First and foremost this was my first attendance of an in-class Mozilla guest speaker session. During DPS909 – Topics in Open Source Development, I was working full-time at RBC GTO for my extended co-op term so therefore I was unable to attend the all star line up. I still find it amazing and a great privilege that Mozilla / Firefox developers and full time workers would come in and interact with students. This is a very encouraging experience and makes me proud of what Seneca and their staff are doing for their computer science program.
During the start of the session, we had a round table discussion where we had an opportunity to introduce ourselves and to talk about our current project. It was very fascinating to actually put the IRC names / projects to the student faces.
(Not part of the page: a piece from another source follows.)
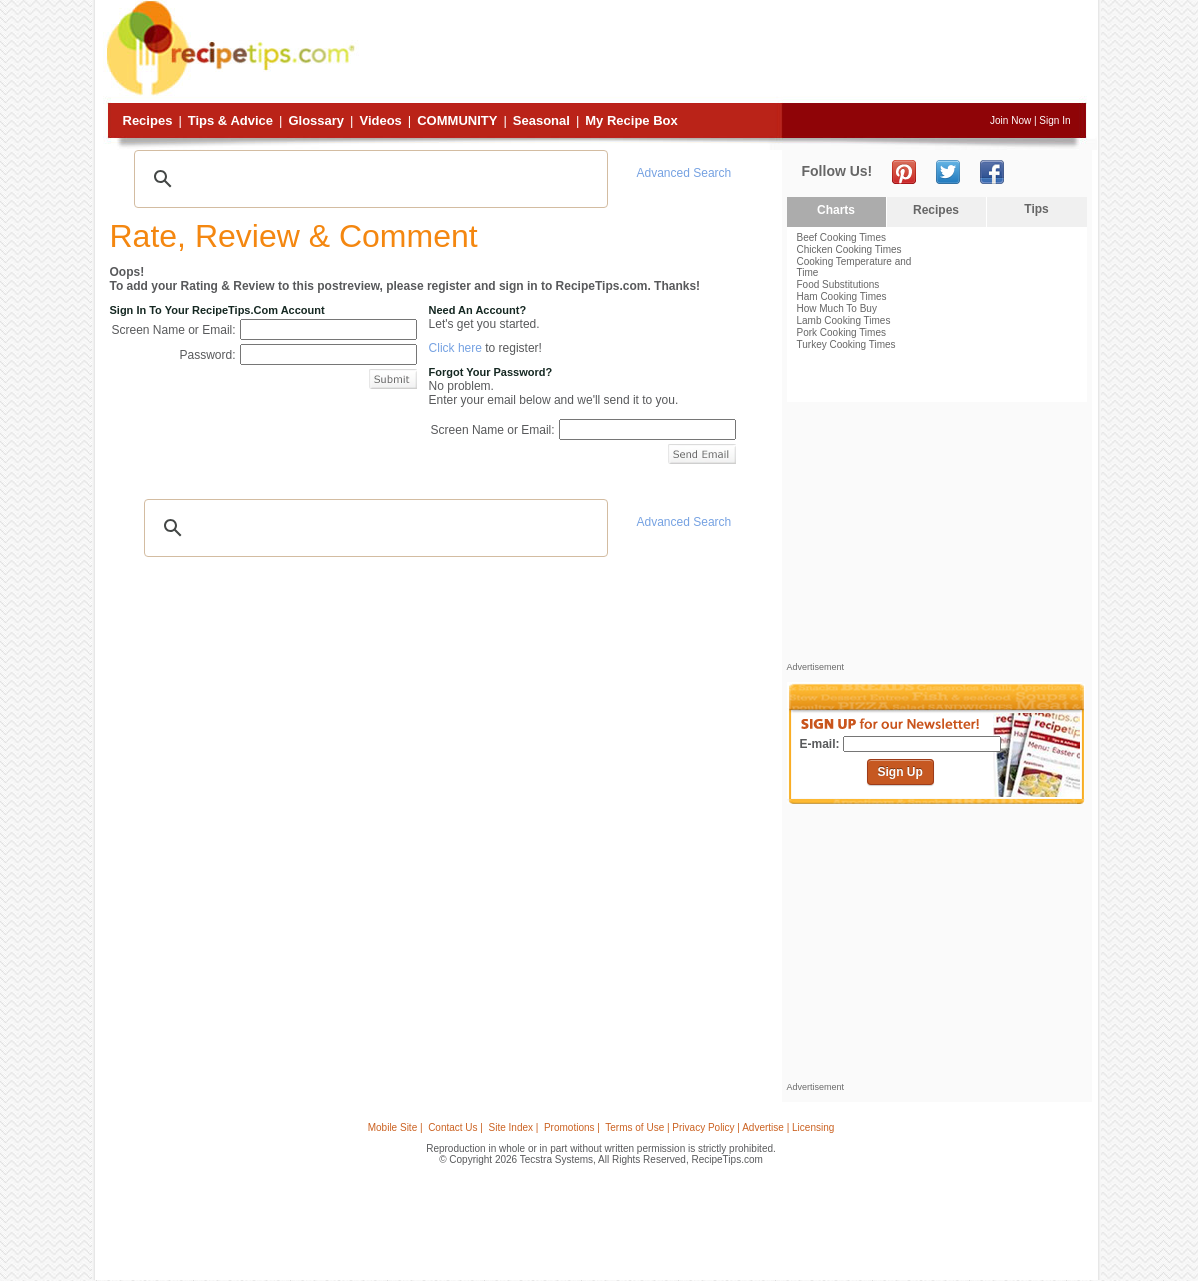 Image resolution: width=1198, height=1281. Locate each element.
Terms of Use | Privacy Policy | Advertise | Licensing (719, 1127)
After the round table discussion we had the opportunity to ask Shaver questions.
The most interesting question was how Mozilla and other open source model their finance. One of their financing opportunities comes from Google, where the a contractual relationship is based on the integrated web search tool (when you press control+k, the cursor will focuses on it). Despite other details mentioned, the striking thing that came out was that the deal was motivated from a growing amount of Firefox users, using Google as their main search engine. I found it very impressive that Mozilla captured business opportunities while trying to keep their services and products community centric.
The community centric theme, later returned from a discussion related to forking. Forking is a term used to describe software that is based on another piece of software – in terms of source code and package but has been modified to be distinct. Examples are Iceweasel and Flock forking Firefox. During the discussion, David Humphrey shared his open source project experience. Humphrey and Chris Tyler (I believe he is also working on this Project or is at least a major contributor) are attempting to package a Mozilla Development Kit on DVD for future students. This kit comes with everything a student needs to do Mozilla Development. Humphrey informed us about his failed attempts to get help and support from the Visual Studio Team so that their tools could be included into the kit. Essentially, the problem with the Visual Studio Team was over licensing concerns and other related issues.
The point that I got out if it was that with the open source model, the path for innovation is much easier which means the community has the advantage. This reminded me of Bob Young’s discussion over this years FSOSS and how the open source model benefits products and services that reaches out to a large community or that it contains a community centric theme…
So right now I am hoping and praying that the Open Office community becomes bigger and better so that their product line catches up to and increase in quality over MS Office because right now the MS Office market and software is kicking butt!